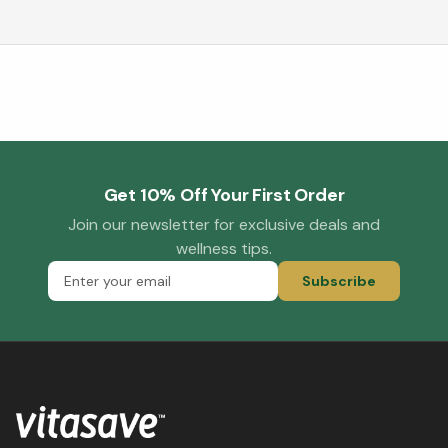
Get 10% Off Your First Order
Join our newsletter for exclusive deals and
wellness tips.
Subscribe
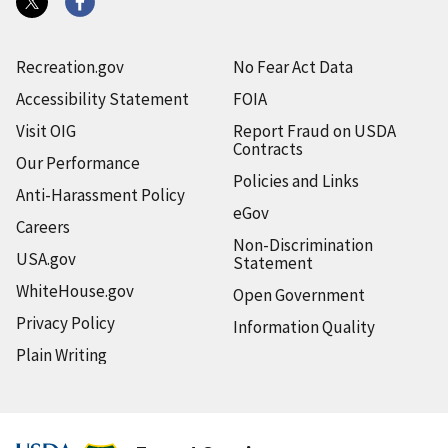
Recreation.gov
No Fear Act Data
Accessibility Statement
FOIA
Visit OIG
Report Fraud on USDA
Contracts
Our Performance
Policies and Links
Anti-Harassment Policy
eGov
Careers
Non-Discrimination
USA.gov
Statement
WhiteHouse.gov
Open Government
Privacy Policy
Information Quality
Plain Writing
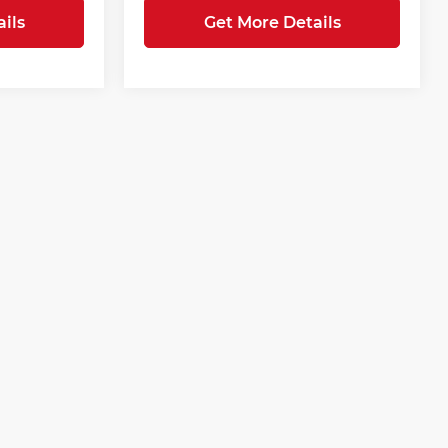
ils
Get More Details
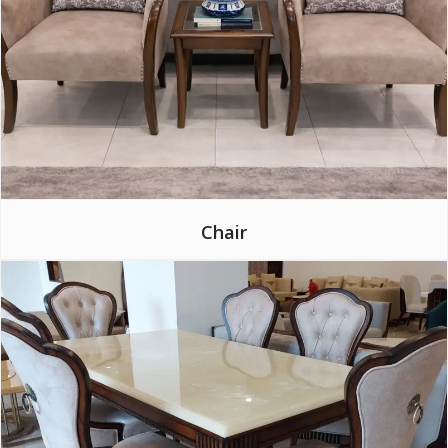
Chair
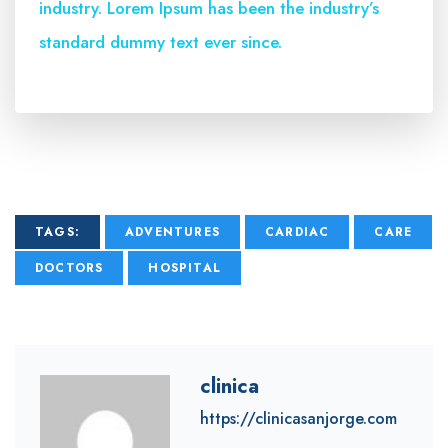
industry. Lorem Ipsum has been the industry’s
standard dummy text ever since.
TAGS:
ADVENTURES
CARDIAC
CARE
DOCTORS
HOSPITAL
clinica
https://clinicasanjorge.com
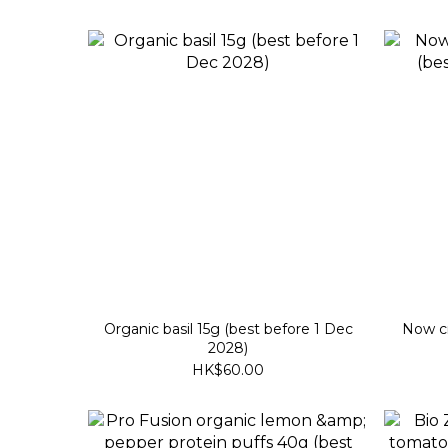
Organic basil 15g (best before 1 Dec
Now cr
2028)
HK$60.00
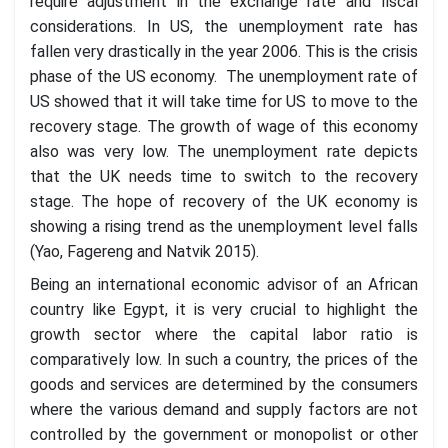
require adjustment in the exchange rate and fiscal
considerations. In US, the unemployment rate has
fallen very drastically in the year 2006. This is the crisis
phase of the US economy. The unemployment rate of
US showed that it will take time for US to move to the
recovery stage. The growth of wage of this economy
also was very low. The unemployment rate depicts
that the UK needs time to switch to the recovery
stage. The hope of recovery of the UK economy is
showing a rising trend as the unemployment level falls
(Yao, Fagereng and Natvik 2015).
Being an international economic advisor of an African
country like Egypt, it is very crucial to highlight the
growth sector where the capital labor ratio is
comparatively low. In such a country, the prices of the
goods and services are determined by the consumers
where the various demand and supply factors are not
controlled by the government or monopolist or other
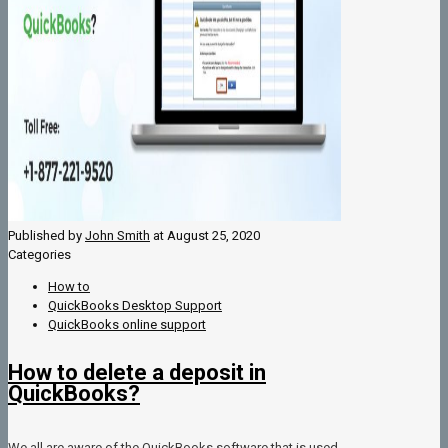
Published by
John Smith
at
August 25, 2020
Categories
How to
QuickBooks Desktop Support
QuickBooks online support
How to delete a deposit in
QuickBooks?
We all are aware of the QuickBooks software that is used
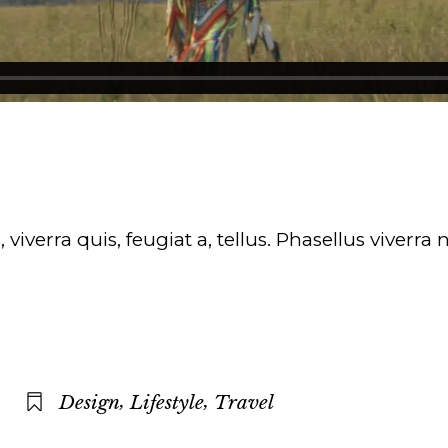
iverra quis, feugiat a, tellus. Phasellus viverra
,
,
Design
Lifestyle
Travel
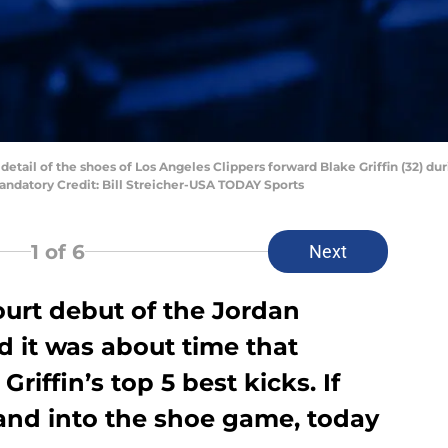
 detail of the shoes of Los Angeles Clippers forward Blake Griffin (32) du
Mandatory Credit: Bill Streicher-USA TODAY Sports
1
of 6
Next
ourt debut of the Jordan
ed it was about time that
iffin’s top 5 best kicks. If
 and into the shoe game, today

To do |
Transcribe exactly the lines from the one containing "stage. The hope" through the last line of the records above, and nothing else. Leave out the pictures.

Output for this task |
stage. The hope of recovery of the UK economy is
showing a rising trend as the unemployment level falls
(Yao, Fagereng and Natvik 2015).
Being an international economic advisor of an African
country like Egypt, it is very crucial to highlight the
growth sector where the capital labor ratio is
comparatively low. In such a country, the prices of the
goods and services are determined by the consumers
where the various demand and supply factors are not
controlled by the government or monopolist or other
Published by
John Smith
at
August 25, 2020
Categories
How to
QuickBooks Desktop Support
QuickBooks online support
How to delete a deposit in
QuickBooks?
We all are aware of the QuickBooks software that is used
iverra quis, feugiat a, tellus. Phasellus viverra
,
,
Design
Lifestyle
Travel
 detail of the shoes of Los Angeles Clippers forward Blake Griffin (32) du
Mandatory Credit: Bill Streicher-USA TODAY Sports
1
of 6
Next
ourt debut of the Jordan
ed it was about time that
iffin’s top 5 best kicks. If
 and into the shoe game, today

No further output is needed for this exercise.